*PROBLEM DETAILS*:
The expected answer is the set of lines in the data below between the line holding "Dag van de Zorg (68, 2080)" and the line holding "Terms & Condotions (711, 1525)", inclusive, written out exactly.

─── MATERIAL SUPPLIED

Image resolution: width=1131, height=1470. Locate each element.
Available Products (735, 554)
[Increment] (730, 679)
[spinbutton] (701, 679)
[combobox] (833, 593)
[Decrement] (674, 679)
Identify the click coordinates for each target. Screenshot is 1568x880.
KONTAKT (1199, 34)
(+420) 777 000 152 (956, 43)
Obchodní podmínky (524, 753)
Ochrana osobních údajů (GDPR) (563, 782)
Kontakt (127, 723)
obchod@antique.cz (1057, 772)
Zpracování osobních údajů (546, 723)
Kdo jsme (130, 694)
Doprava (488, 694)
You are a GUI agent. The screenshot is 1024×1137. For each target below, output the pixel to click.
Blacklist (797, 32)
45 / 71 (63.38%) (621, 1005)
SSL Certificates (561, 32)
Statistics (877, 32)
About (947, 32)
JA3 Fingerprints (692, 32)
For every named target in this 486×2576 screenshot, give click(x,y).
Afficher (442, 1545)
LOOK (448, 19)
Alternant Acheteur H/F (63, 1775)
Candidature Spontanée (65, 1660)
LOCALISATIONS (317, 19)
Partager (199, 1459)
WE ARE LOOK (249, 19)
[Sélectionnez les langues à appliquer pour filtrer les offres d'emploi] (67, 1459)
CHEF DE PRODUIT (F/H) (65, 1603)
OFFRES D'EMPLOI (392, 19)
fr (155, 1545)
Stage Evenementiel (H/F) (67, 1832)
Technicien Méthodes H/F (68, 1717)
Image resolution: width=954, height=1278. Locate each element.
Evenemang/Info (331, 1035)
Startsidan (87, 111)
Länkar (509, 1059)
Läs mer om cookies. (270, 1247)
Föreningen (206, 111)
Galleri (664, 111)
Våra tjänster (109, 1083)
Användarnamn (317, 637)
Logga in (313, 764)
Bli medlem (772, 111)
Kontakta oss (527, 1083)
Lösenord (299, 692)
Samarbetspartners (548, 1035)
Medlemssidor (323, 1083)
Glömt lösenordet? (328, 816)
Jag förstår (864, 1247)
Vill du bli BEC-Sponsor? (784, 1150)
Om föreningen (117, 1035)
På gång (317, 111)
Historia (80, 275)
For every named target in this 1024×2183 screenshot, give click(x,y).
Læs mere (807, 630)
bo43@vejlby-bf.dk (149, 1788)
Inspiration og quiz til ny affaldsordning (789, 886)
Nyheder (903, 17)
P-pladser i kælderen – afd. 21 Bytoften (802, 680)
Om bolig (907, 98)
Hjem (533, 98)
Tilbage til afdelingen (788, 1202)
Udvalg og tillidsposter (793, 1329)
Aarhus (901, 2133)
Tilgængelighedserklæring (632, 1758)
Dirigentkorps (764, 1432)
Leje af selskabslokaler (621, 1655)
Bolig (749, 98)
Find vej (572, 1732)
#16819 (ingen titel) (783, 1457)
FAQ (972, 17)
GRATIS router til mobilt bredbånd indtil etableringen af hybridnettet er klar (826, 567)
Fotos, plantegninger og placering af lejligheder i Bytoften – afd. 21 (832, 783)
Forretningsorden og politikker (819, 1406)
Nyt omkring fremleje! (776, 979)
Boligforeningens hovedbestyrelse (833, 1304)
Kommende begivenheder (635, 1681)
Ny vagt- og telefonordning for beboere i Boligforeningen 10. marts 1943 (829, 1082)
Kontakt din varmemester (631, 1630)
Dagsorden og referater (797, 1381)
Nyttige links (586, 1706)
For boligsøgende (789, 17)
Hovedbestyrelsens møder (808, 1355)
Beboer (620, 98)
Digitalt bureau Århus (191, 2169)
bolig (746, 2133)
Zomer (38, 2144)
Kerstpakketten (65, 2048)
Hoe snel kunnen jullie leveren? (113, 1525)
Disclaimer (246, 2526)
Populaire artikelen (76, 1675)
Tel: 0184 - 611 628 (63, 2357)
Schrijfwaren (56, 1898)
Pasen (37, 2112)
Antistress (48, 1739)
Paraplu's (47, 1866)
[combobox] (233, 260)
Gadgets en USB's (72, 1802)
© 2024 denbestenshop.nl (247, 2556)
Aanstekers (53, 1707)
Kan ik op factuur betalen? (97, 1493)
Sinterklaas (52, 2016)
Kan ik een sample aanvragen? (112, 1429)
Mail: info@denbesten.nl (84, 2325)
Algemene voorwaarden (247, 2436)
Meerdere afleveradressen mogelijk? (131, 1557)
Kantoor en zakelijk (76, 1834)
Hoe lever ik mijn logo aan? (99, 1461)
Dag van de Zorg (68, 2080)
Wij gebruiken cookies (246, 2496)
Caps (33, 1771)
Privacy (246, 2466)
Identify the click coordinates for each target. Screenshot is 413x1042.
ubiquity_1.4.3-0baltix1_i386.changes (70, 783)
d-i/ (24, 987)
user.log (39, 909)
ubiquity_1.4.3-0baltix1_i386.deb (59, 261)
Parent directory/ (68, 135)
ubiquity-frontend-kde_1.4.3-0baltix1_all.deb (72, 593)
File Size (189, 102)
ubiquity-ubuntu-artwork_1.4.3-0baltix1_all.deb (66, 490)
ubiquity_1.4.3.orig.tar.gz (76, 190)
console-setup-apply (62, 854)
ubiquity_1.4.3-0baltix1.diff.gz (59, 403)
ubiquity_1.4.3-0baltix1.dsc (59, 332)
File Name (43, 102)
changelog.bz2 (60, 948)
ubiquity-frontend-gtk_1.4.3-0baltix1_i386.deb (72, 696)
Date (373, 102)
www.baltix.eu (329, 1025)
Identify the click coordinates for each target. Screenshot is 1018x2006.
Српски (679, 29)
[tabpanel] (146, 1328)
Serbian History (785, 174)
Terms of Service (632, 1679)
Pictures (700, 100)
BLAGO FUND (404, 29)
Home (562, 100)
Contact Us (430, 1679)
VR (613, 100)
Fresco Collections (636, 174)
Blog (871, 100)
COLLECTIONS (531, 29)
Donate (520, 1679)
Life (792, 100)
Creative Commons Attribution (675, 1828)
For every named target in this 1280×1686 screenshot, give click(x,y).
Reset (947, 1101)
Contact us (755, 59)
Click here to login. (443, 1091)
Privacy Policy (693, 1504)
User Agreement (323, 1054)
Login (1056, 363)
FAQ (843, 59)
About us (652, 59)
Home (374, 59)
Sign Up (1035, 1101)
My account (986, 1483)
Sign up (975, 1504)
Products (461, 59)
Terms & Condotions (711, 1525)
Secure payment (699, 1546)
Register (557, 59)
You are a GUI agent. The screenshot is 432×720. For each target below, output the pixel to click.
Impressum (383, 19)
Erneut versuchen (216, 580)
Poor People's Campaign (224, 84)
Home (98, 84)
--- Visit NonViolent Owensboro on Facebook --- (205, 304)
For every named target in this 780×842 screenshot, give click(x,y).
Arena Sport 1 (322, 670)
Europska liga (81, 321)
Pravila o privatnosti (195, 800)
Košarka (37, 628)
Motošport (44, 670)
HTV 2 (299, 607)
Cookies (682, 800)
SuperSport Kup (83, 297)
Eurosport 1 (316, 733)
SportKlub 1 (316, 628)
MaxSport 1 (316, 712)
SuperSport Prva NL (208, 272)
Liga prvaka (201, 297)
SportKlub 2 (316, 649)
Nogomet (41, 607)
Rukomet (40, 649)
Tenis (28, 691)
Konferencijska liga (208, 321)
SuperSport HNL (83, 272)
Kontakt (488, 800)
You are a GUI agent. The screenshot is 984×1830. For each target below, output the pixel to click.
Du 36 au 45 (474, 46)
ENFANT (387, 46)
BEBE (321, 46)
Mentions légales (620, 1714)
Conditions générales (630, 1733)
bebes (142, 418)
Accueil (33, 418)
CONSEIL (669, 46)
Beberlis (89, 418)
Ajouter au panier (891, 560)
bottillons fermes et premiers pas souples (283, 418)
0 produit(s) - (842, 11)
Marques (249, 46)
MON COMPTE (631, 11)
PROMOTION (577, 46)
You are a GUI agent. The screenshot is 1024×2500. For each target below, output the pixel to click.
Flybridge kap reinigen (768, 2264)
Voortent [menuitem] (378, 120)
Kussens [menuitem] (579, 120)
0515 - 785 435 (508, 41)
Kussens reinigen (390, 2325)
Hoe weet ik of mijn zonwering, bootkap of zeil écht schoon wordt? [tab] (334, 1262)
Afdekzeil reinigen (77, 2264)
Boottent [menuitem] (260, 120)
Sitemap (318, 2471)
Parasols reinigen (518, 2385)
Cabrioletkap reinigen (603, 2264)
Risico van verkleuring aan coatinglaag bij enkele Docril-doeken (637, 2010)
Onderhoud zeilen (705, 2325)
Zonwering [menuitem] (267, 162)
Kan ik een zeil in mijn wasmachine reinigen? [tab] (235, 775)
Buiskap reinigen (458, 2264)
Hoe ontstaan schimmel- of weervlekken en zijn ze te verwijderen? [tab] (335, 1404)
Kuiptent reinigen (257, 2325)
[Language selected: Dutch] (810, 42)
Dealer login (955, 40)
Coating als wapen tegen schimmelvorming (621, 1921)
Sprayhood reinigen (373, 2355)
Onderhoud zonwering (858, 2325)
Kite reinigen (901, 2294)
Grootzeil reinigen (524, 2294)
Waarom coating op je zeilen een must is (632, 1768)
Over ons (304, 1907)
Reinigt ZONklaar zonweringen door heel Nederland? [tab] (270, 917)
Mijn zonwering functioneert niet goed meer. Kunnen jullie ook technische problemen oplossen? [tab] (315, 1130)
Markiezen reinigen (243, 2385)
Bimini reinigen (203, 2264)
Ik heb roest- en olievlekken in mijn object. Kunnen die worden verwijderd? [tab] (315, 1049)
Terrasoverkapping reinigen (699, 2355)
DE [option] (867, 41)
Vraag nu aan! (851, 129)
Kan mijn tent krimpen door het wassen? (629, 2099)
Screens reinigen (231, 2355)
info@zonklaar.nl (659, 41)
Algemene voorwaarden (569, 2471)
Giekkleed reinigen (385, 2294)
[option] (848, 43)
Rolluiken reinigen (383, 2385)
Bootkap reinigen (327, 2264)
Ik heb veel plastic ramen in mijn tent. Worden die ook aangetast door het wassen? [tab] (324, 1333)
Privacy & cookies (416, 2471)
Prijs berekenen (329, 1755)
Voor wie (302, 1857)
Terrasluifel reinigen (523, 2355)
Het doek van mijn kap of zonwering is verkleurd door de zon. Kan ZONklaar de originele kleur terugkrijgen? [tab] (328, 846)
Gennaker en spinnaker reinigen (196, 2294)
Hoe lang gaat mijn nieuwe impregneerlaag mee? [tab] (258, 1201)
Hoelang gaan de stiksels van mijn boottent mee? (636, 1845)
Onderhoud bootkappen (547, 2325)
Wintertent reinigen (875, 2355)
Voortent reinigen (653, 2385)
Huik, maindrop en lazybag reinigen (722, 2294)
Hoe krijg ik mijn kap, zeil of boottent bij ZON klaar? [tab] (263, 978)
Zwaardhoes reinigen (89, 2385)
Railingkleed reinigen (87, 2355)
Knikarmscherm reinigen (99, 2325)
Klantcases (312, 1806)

──────

*FINISHED EXERCISE*:
Dag van de Zorg (68, 2080)
Wij gebruiken cookies (246, 2496)
Caps (33, 1771)
Privacy (246, 2466)
Identify the click coordinates for each target. Screenshot is 413x1042.
ubiquity_1.4.3-0baltix1_i386.changes (70, 783)
d-i/ (24, 987)
user.log (39, 909)
ubiquity_1.4.3-0baltix1_i386.deb (59, 261)
Parent directory/ (68, 135)
ubiquity-frontend-kde_1.4.3-0baltix1_all.deb (72, 593)
File Size (189, 102)
ubiquity-ubuntu-artwork_1.4.3-0baltix1_all.deb (66, 490)
ubiquity_1.4.3.orig.tar.gz (76, 190)
console-setup-apply (62, 854)
ubiquity_1.4.3-0baltix1.diff.gz (59, 403)
ubiquity_1.4.3-0baltix1.dsc (59, 332)
File Name (43, 102)
changelog.bz2 (60, 948)
ubiquity-frontend-gtk_1.4.3-0baltix1_i386.deb (72, 696)
Date (373, 102)
www.baltix.eu (329, 1025)
Identify the click coordinates for each target. Screenshot is 1018x2006.
Српски (679, 29)
[tabpanel] (146, 1328)
Serbian History (785, 174)
Terms of Service (632, 1679)
Pictures (700, 100)
BLAGO FUND (404, 29)
Home (562, 100)
Contact Us (430, 1679)
VR (613, 100)
Fresco Collections (636, 174)
Blog (871, 100)
COLLECTIONS (531, 29)
Donate (520, 1679)
Life (792, 100)
Creative Commons Attribution (675, 1828)
For every named target in this 1280×1686 screenshot, give click(x,y).
Reset (947, 1101)
Contact us (755, 59)
Click here to login. (443, 1091)
Privacy Policy (693, 1504)
User Agreement (323, 1054)
Login (1056, 363)
FAQ (843, 59)
About us (652, 59)
Home (374, 59)
Sign Up (1035, 1101)
My account (986, 1483)
Sign up (975, 1504)
Products (461, 59)
Terms & Condotions (711, 1525)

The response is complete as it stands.